[Stored items]

***

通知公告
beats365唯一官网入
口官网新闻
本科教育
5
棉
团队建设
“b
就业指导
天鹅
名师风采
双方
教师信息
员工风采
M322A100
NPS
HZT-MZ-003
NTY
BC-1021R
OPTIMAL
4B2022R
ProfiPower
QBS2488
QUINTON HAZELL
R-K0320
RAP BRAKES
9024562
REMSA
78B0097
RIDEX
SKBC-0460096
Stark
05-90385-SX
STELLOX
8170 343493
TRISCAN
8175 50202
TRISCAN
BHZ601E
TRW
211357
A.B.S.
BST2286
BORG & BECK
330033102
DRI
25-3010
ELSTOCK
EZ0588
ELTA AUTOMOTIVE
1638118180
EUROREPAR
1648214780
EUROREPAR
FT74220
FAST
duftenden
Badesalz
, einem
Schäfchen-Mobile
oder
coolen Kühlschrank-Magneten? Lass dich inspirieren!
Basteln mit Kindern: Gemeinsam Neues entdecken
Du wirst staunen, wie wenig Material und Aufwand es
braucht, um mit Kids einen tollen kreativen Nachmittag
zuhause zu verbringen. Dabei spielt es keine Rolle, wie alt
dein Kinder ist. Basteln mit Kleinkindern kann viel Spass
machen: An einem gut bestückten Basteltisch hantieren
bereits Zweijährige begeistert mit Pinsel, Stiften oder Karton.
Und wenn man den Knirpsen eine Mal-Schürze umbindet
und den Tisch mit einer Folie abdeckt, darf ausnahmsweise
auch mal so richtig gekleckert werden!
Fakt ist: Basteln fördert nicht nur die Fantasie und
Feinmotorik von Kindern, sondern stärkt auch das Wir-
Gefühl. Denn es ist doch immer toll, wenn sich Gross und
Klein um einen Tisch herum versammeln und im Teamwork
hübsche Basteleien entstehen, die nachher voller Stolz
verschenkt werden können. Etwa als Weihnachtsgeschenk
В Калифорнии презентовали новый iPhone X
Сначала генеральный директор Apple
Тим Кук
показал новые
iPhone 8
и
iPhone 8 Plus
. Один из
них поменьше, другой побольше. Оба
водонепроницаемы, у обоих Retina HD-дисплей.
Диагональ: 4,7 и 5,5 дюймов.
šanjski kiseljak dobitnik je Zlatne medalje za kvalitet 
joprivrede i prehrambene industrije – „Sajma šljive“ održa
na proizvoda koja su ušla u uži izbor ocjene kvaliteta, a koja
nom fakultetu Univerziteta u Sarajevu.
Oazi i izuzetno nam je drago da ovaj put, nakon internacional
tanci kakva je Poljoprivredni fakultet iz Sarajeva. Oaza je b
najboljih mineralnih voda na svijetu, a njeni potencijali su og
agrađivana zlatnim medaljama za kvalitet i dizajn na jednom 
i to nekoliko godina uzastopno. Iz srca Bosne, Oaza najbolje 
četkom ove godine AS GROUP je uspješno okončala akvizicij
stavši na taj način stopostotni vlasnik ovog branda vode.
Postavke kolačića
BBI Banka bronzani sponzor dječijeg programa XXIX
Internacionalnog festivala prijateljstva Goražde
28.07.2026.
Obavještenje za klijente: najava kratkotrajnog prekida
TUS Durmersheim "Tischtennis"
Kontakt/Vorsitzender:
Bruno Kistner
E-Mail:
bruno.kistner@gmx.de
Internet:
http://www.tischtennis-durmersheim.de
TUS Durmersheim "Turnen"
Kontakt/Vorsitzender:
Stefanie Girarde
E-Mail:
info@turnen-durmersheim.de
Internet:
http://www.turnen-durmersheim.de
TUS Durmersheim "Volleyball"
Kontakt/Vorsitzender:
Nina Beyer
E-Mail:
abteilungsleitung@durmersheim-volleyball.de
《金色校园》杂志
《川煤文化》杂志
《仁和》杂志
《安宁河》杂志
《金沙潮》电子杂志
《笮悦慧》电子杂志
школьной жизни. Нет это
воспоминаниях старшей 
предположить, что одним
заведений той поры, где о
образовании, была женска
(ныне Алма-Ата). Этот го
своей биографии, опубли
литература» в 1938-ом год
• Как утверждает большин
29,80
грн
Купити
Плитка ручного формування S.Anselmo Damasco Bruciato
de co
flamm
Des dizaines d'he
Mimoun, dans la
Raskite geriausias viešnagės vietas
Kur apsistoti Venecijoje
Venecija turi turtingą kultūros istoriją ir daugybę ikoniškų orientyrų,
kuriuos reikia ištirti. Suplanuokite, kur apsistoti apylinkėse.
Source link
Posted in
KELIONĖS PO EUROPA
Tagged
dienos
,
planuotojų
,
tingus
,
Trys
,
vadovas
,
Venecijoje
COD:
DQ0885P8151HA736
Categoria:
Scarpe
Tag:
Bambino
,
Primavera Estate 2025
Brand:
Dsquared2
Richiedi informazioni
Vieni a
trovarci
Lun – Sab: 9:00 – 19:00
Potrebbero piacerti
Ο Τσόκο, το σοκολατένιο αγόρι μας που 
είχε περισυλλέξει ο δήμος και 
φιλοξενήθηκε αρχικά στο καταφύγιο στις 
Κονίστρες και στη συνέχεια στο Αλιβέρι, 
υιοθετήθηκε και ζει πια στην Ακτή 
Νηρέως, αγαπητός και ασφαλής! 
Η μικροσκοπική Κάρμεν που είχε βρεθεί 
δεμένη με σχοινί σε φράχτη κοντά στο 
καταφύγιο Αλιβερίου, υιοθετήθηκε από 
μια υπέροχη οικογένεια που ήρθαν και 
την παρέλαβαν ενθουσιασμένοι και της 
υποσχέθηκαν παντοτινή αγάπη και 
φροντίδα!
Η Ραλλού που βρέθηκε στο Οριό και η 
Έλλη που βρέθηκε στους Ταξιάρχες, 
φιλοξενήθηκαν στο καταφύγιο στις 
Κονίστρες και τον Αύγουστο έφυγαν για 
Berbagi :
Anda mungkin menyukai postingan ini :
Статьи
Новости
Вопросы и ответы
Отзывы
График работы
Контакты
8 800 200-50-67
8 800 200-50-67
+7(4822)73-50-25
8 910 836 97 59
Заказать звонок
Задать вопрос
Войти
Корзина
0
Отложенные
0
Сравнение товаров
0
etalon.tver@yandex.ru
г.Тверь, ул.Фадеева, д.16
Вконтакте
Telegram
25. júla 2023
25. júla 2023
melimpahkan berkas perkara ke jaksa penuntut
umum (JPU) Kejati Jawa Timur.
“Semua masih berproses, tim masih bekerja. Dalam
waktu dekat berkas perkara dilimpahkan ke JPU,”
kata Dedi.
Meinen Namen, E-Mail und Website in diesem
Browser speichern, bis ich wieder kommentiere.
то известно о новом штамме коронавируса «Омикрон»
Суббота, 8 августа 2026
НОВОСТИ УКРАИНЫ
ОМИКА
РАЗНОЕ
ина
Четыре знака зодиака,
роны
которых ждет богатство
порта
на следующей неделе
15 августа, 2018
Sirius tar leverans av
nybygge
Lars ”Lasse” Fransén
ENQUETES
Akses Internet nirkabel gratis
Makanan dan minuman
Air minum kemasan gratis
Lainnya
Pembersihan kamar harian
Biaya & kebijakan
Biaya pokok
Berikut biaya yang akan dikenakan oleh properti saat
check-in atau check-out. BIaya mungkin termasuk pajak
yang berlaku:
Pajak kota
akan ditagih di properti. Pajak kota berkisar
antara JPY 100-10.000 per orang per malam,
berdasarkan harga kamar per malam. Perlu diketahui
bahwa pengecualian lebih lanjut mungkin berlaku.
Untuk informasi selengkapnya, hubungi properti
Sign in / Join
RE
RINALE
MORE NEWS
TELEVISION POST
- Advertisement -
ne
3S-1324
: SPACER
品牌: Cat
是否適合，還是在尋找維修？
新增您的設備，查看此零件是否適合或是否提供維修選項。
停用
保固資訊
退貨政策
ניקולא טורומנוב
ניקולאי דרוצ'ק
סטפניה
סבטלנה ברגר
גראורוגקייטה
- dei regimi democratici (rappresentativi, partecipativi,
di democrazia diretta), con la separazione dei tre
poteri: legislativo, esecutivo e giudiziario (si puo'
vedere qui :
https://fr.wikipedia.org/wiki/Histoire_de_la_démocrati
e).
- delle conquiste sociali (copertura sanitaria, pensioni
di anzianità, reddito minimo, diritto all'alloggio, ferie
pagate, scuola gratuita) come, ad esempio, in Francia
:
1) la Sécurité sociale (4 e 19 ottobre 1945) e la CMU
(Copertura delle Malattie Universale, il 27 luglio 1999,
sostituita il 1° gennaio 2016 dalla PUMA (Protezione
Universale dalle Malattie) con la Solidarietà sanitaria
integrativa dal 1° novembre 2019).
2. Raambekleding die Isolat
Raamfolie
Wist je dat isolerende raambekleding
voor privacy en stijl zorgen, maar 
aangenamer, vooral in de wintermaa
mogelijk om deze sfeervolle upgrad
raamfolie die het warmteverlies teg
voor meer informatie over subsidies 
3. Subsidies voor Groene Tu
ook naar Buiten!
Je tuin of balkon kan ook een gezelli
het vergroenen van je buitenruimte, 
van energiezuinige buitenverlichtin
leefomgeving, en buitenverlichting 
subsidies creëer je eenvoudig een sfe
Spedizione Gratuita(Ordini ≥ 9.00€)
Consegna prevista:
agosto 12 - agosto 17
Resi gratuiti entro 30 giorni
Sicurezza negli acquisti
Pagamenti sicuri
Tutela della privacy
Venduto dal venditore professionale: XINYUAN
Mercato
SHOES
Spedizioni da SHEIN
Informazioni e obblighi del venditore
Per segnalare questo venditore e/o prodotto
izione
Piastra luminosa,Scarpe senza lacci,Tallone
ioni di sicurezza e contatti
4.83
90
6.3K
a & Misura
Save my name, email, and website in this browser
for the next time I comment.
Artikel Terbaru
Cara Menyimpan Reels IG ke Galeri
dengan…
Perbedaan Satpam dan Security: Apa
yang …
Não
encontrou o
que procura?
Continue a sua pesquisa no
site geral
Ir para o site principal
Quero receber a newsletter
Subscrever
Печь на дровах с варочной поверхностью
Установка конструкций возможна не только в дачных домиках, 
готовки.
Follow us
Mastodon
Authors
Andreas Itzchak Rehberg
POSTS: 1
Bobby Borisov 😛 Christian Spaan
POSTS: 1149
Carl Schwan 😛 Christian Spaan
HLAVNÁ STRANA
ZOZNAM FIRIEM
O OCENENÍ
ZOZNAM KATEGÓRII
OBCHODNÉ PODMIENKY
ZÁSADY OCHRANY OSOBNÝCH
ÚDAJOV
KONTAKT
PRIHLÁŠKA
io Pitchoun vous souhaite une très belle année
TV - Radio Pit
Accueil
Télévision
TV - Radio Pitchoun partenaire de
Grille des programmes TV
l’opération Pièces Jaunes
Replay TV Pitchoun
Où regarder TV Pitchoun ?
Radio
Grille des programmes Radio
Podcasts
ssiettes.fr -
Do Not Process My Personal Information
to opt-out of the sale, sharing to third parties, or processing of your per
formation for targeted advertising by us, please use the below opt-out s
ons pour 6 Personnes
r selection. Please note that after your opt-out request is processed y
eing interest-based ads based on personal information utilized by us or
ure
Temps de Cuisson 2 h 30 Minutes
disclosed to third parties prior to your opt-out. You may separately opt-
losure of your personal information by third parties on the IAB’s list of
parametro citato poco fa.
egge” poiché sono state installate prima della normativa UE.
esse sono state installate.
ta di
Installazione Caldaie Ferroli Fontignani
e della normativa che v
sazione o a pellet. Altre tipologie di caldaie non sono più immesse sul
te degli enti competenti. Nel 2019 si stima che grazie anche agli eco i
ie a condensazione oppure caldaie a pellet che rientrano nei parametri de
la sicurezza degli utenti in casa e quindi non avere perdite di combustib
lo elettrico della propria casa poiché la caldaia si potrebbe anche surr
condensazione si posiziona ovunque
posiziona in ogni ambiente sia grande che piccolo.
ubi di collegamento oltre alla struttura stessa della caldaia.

***

Your answer must be the lines above from the one containing "Stefanie Girarde" to the one containing "Νηρέως, αγαπητός και ασφαλής!", both included, restated word for word.

Stefanie Girarde
E-Mail:
info@turnen-durmersheim.de
Internet:
http://www.turnen-durmersheim.de
TUS Durmersheim "Volleyball"
Kontakt/Vorsitzender:
Nina Beyer
E-Mail:
abteilungsleitung@durmersheim-volleyball.de
《金色校园》杂志
《川煤文化》杂志
《仁和》杂志
《安宁河》杂志
《金沙潮》电子杂志
《笮悦慧》电子杂志
школьной жизни. Нет это
воспоминаниях старшей 
предположить, что одним
заведений той поры, где о
образовании, была женска
(ныне Алма-Ата). Этот го
своей биографии, опубли
литература» в 1938-ом год
• Как утверждает большин
29,80
грн
Купити
Плитка ручного формування S.Anselmo Damasco Bruciato
de co
flamm
Des dizaines d'he
Mimoun, dans la
Raskite geriausias viešnagės vietas
Kur apsistoti Venecijoje
Venecija turi turtingą kultūros istoriją ir daugybę ikoniškų orientyrų,
kuriuos reikia ištirti. Suplanuokite, kur apsistoti apylinkėse.
Source link
Posted in
KELIONĖS PO EUROPA
Tagged
dienos
,
planuotojų
,
tingus
,
Trys
,
vadovas
,
Venecijoje
COD:
DQ0885P8151HA736
Categoria:
Scarpe
Tag:
Bambino
,
Primavera Estate 2025
Brand:
Dsquared2
Richiedi informazioni
Vieni a
trovarci
Lun – Sab: 9:00 – 19:00
Potrebbero piacerti
Ο Τσόκο, το σοκολατένιο αγόρι μας που 
είχε περισυλλέξει ο δήμος και 
φιλοξενήθηκε αρχικά στο καταφύγιο στις 
Κονίστρες και στη συνέχεια στο Αλιβέρι, 
υιοθετήθηκε και ζει πια στην Ακτή 
Νηρέως, αγαπητός και ασφαλής! 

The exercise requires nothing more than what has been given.